8/10/2021 12:08:21 PM This event indicates that failure happens when LCM is processing the configuration. Error Id is 0xD. Error Detail is The
SendConfigurationApply function did not succeed.. Resource Id is [Script]CreateKDSRootKey and Source Info is
C:\Users\Public\myLab\AzDev\AzDev-RDC\LabBuilder Files\DSC.ps1::258::9::Script. Error Message is The PowerShell DSC resource returned
results that are not valid from Get-TargetResource. The KDSRootKey key is not a valid property in the corresponding DSC resource schema
file. The results from Get-TargetResource must be in a Hashtable format. The keys in the Hashtable must be the same as the properties in
the corresponding DSC resource schema file..
8/10/2021 12:08:21 PM MIResult: 13
Error Message: The PowerShell DSC resource returned results that are not valid from Get-TargetResource. The KDSRootKey key is not a
valid property in the corresponding DSC resource schema file. The results from Get-TargetResource must be in a Hashtable format. The
keys in the Hashtable must be the same as the properties in the corresponding DSC resource schema file.
Message ID: GetOperationResultInvalidResultFormat
Error Category: 8
Error Code: 13
Error Type: MI
8/10/2021 12:08:21 PM Impersonation reverted. Thread is running under the context of NT AUTHORITY\SYSTEM.
8/10/2021 12:08:21 PM Impersonation successful. Thread is running under the context of NT AUTHORITY\SYSTEM.
Looking into the issue I found out that the value indeed is returned as a hashtable
GetScript = {
Return @{
KDSRootKey = (Get-KDSRootKey)
}
But I couldn't find any schema.MOF file defining KDSRootKey.
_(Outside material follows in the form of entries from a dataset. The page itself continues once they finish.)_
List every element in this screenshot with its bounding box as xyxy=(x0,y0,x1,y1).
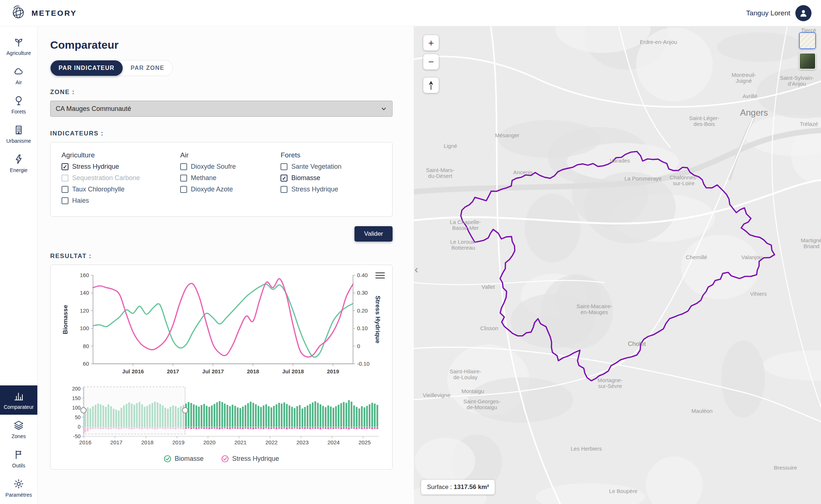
legend-stress-hydrique[interactable]: Stress Hydrique xyxy=(221,455,279,463)
chevron-down-icon xyxy=(380,105,387,112)
parametres-icon xyxy=(13,478,24,489)
town-label: Saint-Léger-des-Bois xyxy=(689,115,720,127)
user-name: Tanguy Lorent xyxy=(746,9,790,17)
checkbox-stress-hydrique[interactable]: Stress Hydrique xyxy=(281,186,381,193)
town-label: Vieillevigne xyxy=(423,392,450,398)
town-label: Varades xyxy=(610,157,630,164)
tab-par-indicateur[interactable]: PAR INDICATEUR xyxy=(51,60,123,76)
town-label: Vihiers xyxy=(750,291,767,297)
svg-text:100: 100 xyxy=(72,405,81,411)
checkbox-label: Dioxyde Soufre xyxy=(191,163,236,171)
checkbox-label: Stress Hydrique xyxy=(72,163,119,171)
indicator-group-air: AirDioxyde SoufreMethaneDioxyde Azote xyxy=(180,151,281,208)
checkbox-stress-hydrique[interactable]: ✓Stress Hydrique xyxy=(62,163,180,171)
town-label: Chemillé xyxy=(686,254,707,260)
sidebar-item-parametres[interactable]: Paramètres xyxy=(0,473,37,503)
town-label: Le Loroux-Bottereau xyxy=(450,239,476,251)
svg-text:2017: 2017 xyxy=(167,368,179,374)
brush-handle-right[interactable] xyxy=(182,408,188,413)
sidebar-item-forets[interactable]: Forets xyxy=(0,90,37,119)
town-label: Angers xyxy=(740,108,768,117)
town-label: Clisson xyxy=(480,325,498,331)
checkbox-sequestration-carbone: Sequestration Carbone xyxy=(62,174,180,182)
checkbox-label: Haies xyxy=(72,197,89,205)
valider-button[interactable]: Valider xyxy=(354,226,393,242)
checkbox-box-icon xyxy=(62,175,68,182)
town-label: Chalonnes-sur-Loire xyxy=(670,174,698,186)
town-label: Mauléon xyxy=(691,408,713,414)
tabs: PAR INDICATEUR PAR ZONE xyxy=(50,60,173,76)
tab-par-zone[interactable]: PAR ZONE xyxy=(123,60,172,76)
svg-text:160: 160 xyxy=(80,272,89,278)
result-box: 6080100120140160-0.1000.100.200.300.40Ju… xyxy=(50,265,393,470)
biomasse-line xyxy=(93,284,353,357)
town-label: Cholet xyxy=(628,340,646,347)
checkbox-dioxyde-soufre[interactable]: Dioxyde Soufre xyxy=(180,163,281,171)
surface-badge: Surface :1317.56 km² xyxy=(421,480,495,494)
sidebar-item-comparateur[interactable]: Comparateur xyxy=(0,385,37,415)
layer-switcher xyxy=(799,32,816,70)
legend-label: Stress Hydrique xyxy=(232,455,279,463)
indicator-group-title: Air xyxy=(180,151,281,159)
map[interactable]: TiercéErdre-en-AnjouMontreuil-JuignéSain… xyxy=(414,26,821,504)
timeline-navigator-chart[interactable]: 200150100500-502016201720182019202020212… xyxy=(56,386,386,450)
checkbox-dioxyde-azote[interactable]: Dioxyde Azote xyxy=(180,186,281,193)
checkbox-box-icon xyxy=(180,163,187,170)
svg-text:2019: 2019 xyxy=(172,439,185,445)
indicators-label: INDICATEURS : xyxy=(50,130,393,137)
checkbox-sante-vegetation[interactable]: Sante Vegetation xyxy=(281,163,381,171)
svg-text:140: 140 xyxy=(80,290,89,296)
collapse-panel-button[interactable]: ‹ xyxy=(414,261,421,278)
indicator-group-agriculture: Agriculture✓Stress HydriqueSequestration… xyxy=(62,151,180,208)
svg-text:Stress Hydrique: Stress Hydrique xyxy=(374,296,381,343)
svg-text:-0.10: -0.10 xyxy=(357,361,369,367)
svg-text:0: 0 xyxy=(78,424,81,430)
sidebar-item-zones[interactable]: Zones xyxy=(0,415,37,444)
page-title: Comparateur xyxy=(50,39,393,51)
svg-text:2018: 2018 xyxy=(141,439,153,445)
svg-text:-50: -50 xyxy=(73,433,81,439)
stress-hydrique-line xyxy=(93,279,353,357)
sidebar-item-label: Outils xyxy=(12,463,25,468)
indicator-group-forets: ForetsSante Vegetation✓BiomasseStress Hy… xyxy=(281,151,381,208)
zoom-in-button[interactable]: + xyxy=(423,35,439,51)
legend-biomasse[interactable]: Biomasse xyxy=(164,455,204,463)
avatar[interactable] xyxy=(795,5,811,21)
comparateur-icon xyxy=(13,391,24,402)
app: METEORY Tanguy Lorent AgricultureAirFore… xyxy=(0,0,821,504)
sidebar-item-agriculture[interactable]: Agriculture xyxy=(0,31,37,61)
urbanisme-icon xyxy=(13,124,24,135)
checkbox-haies[interactable]: Haies xyxy=(62,197,180,205)
checkbox-box-icon: ✓ xyxy=(62,163,68,170)
town-label: Avrillé xyxy=(743,93,758,99)
layer-satellite-thumbnail[interactable] xyxy=(799,53,816,70)
checkbox-methane[interactable]: Methane xyxy=(180,174,281,182)
checkbox-taux-chlorophylle[interactable]: Taux Chlorophylle xyxy=(62,186,180,193)
chart-menu-icon[interactable] xyxy=(375,271,385,280)
layer-map-thumbnail[interactable] xyxy=(799,32,816,49)
checkbox-biomasse[interactable]: ✓Biomasse xyxy=(281,174,381,182)
sidebar-item-outils[interactable]: Outils xyxy=(0,444,37,473)
svg-text:2017: 2017 xyxy=(110,439,122,445)
svg-text:2016: 2016 xyxy=(79,439,91,445)
svg-text:0.20: 0.20 xyxy=(357,307,368,314)
surface-value: 1317.56 km² xyxy=(454,484,489,490)
sidebar-item-label: Forets xyxy=(11,109,26,115)
sidebar-item-urbanisme[interactable]: Urbanisme xyxy=(0,119,37,149)
compass-button[interactable] xyxy=(423,78,439,93)
zone-select-value: CA Mauges Communauté xyxy=(56,105,131,113)
sidebar-item-air[interactable]: Air xyxy=(0,61,37,90)
brush-handle-left[interactable] xyxy=(81,408,86,413)
brush-selection[interactable] xyxy=(83,387,185,434)
zoom-out-button[interactable]: − xyxy=(423,54,439,70)
map-canvas[interactable]: TiercéErdre-en-AnjouMontreuil-JuignéSain… xyxy=(414,26,821,504)
svg-text:200: 200 xyxy=(72,386,81,392)
sidebar-item-energie[interactable]: Energie xyxy=(0,149,37,178)
svg-text:0.10: 0.10 xyxy=(357,325,368,331)
town-label: Saint-Georges-de-Montaigu xyxy=(463,398,501,410)
zones-icon xyxy=(13,420,24,431)
svg-text:50: 50 xyxy=(75,414,81,420)
zone-select[interactable]: CA Mauges Communauté xyxy=(50,101,393,117)
chart-legend: BiomasseStress Hydrique xyxy=(56,455,386,463)
svg-text:120: 120 xyxy=(80,307,89,314)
I found ADKDSKey in the DSC resource MSFT_ADKDSKey that might be usable instead...
"C:\Program Files\WindowsPowerShell\Modules\ActiveDirectoryDsc\4.1.0.0\DSCResources\MSFT_ADKDSKey\MSFT_ADKDSKey.schema.mof"
It contains the properties
- [Key] String EffectiveTime
- [Write] String Ensure
- [Write] Boolean AllowUnsafeEffectiveTime;
- [Write] Boolean ForceRemove
- [Read] String DistinguishedName
- [Read] DateTime CreationTime
- [Read] String KeyId
which seems appropriate for a KDSRootKey.